> **Task brief**:
Please repeat only the stretch of records running from the first line through the line that contains "fries paired with".

> **Material shown**:
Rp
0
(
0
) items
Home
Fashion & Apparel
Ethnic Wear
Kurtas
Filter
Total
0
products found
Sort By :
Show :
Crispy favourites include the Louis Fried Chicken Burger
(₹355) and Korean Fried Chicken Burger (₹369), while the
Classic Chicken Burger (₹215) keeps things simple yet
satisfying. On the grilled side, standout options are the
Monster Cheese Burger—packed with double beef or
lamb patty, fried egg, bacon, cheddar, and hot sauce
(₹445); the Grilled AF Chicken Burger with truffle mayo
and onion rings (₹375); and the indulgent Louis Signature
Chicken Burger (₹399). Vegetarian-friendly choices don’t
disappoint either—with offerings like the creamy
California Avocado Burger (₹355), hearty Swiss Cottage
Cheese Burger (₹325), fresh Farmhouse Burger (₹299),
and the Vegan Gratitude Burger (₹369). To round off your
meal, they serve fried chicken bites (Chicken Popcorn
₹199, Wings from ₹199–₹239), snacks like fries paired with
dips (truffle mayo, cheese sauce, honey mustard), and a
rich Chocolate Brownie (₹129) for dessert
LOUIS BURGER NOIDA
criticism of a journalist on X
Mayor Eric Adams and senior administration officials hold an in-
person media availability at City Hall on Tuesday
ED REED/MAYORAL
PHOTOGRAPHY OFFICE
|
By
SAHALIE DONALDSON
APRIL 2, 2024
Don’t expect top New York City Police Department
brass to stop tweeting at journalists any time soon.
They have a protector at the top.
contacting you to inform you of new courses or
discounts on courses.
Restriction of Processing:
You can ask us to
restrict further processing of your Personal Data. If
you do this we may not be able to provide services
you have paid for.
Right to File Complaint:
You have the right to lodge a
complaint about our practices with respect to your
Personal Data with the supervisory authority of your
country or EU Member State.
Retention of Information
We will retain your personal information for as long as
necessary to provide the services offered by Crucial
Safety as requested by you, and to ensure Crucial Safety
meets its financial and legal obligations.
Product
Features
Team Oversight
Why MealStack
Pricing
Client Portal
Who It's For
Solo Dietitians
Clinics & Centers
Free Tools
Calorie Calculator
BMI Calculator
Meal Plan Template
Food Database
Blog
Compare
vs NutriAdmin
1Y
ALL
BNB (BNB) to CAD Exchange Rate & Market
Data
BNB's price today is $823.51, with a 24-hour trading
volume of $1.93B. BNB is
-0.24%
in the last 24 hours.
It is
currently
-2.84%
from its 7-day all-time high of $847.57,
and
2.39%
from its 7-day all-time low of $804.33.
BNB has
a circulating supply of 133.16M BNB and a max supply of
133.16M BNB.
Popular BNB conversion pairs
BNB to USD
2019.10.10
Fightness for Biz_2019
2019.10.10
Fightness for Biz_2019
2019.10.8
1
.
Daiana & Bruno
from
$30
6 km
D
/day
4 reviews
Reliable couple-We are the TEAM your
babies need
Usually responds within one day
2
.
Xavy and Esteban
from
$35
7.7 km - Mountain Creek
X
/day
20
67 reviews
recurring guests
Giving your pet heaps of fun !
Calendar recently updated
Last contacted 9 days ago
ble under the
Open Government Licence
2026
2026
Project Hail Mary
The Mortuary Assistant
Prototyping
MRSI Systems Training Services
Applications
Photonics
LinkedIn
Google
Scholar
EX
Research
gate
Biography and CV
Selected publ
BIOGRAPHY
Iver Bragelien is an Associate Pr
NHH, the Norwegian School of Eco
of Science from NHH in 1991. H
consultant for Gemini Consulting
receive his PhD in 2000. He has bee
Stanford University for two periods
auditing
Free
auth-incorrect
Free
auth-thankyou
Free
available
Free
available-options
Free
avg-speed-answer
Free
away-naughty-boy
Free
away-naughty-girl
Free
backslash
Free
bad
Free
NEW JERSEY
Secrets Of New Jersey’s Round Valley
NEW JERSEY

> **Response to the exercise**:
Rp
0
(
0
) items
Home
Fashion & Apparel
Ethnic Wear
Kurtas
Filter
Total
0
products found
Sort By :
Show :
Crispy favourites include the Louis Fried Chicken Burger
(₹355) and Korean Fried Chicken Burger (₹369), while the
Classic Chicken Burger (₹215) keeps things simple yet
satisfying. On the grilled side, standout options are the
Monster Cheese Burger—packed with double beef or
lamb patty, fried egg, bacon, cheddar, and hot sauce
(₹445); the Grilled AF Chicken Burger with truffle mayo
and onion rings (₹375); and the indulgent Louis Signature
Chicken Burger (₹399). Vegetarian-friendly choices don’t
disappoint either—with offerings like the creamy
California Avocado Burger (₹355), hearty Swiss Cottage
Cheese Burger (₹325), fresh Farmhouse Burger (₹299),
and the Vegan Gratitude Burger (₹369). To round off your
meal, they serve fried chicken bites (Chicken Popcorn
₹199, Wings from ₹199–₹239), snacks like fries paired with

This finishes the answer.